Dari hari ke hari, intensitas fenomena konflik agraria Nampak semakin tinggi seiring makin tingginya tekanan kebutuhan akan lahan untuk berbagai macam pemanfaatan. Sementara itu, kebijakan dalam pemenuhan kebutuhan akan lahan sangat jarang mempertimbangkan aspek manfaat mudarat bagi kepentingan rakyat banyak.
Seringkali, pembangunan meninggalkan permasalahan dan penderitaan rakyat. Pada hal jika kebijakan yang diambil berpijak dalam konsep pembangunan berkelanjutan (sustainable development) mestinya hal itu tidak terjadi, paling tidak bisa diminimalisasi.
Paradigma pembangunan berkelanjutan mempertimbangkan tiga aspek, yaitu ekonomi, sosial dan lingkungan hidup. Ketiganya merupakan satu kesatuan yang tidak terpisahkan. Keberhasilan pembangunan bidang ekonomi harus berdampak terhadap peningkatan kesejahteraan sosial dan ramah lingkungan.
Demikian juga, keberhasilan pembangunan bidang sosial harus dapat meningkatkan pertumbuhan ekonomi dan ramah lingkungan serta sebaliknya. Jadi, kalau pembangunan bidang ekonomi yang telah dilaksanakan saat ini banyak menyisahkan permasalahan sosial dan lingkungan serta mengakibatkan penderitaan rakyat, maka hal itu bertentangan, baik dengan amanah Allah Swt. Maupun konstitusi negara.
Dinamika ini dibuat dalam situasi di mana banyak orang Indonesia sudah terbiasa dan dibiasakan memenuhi kebutuhan hidupnya melalui transaksi jual belih. Semua cenderung menganggap transaksi jual belih itu normal dan alamiah. Lebih dari itu, untuk berhasil memenuhi kepentingan memperoleh pendapatan atau keuntungan, cara jual belih merupakan sesuatu yang sudah lazim ditempuh.
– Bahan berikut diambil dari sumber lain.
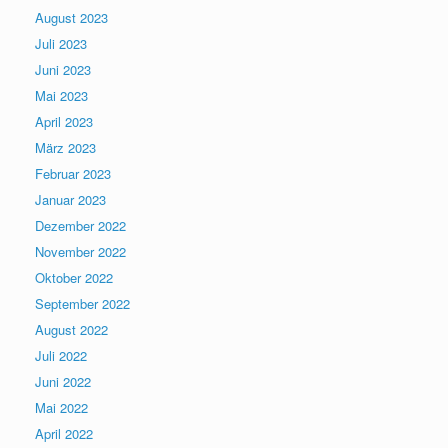
August 2023
Juli 2023
Juni 2023
Mai 2023
April 2023
März 2023
Februar 2023
Januar 2023
Dezember 2022
November 2022
Oktober 2022
September 2022
August 2022
Juli 2022
Juni 2022
Mai 2022
April 2022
Indonesia bukan hanya menganut politik pintu terbuka terhadap pengaruh pasar internasional. Lebih dari itu, Indonesia menganut politik rumah terbuka, yakni semua bisa dimasuki pengaruh kekuatan pasar internasional. Sekarang ini kita tidak memiliki rujukan yang otoritatif mengenai batas apa-apa yang boleh atau tidak boleh diperjual-belikan bukanlah demikian?.
Berbeda dengan mereka yang menganggap pasar sebagai kesempatan, di sini hendak menunjukkan sisi pasar yang dianggap biasa, normal, alamiah bahkan sudah seharusnya, sekaligus juga mengenai cara bagaimana perusahaan-perusahaan raksasa memperoleh modal untuk memproduksi komoditas atau barang-barang dagangannya.
Hal ini jarang sekali dibicarakan dan dipikirkan sungguh-sungguh, terutama dalam hubungannya dengan masa depan tanah, hutan air rakyat kita.(*)
Opini ini sudah terbit dikoran Malut Post edisi, Selasa 28 Mei 2024.